### Task details:
For each line of the listing below that contains the string "Automotive", copy the line.

══════════════════════════════

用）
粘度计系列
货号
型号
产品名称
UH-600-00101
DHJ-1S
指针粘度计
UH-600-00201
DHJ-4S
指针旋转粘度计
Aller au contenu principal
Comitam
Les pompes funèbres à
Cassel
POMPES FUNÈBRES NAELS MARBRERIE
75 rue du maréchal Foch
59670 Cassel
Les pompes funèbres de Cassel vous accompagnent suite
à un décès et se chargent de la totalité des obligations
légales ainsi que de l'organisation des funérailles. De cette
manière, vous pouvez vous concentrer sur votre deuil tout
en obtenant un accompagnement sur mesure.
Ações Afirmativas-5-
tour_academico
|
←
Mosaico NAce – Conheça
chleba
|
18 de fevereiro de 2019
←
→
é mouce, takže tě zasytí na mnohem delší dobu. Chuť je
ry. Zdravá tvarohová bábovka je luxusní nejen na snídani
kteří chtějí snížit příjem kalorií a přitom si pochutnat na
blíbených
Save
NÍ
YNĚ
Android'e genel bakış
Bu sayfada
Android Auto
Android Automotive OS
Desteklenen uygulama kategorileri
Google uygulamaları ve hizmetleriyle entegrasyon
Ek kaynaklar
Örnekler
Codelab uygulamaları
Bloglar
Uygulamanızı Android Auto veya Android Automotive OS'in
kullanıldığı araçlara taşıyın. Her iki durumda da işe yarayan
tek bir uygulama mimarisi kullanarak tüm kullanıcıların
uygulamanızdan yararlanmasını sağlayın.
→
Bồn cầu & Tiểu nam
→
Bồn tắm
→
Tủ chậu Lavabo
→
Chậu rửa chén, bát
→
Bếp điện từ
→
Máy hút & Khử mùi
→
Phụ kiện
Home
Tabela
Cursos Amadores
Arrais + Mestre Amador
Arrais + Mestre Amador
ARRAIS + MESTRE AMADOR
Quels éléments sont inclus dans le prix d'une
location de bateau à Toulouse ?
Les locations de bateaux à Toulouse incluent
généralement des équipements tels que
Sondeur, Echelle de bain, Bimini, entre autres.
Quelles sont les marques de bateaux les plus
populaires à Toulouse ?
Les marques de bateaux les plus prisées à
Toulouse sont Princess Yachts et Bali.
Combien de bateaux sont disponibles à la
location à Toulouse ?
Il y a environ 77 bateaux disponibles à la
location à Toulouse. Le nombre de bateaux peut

══════════════════════════════

### Reply:
Android Automotive OS
Uygulamanızı Android Auto veya Android Automotive OS'in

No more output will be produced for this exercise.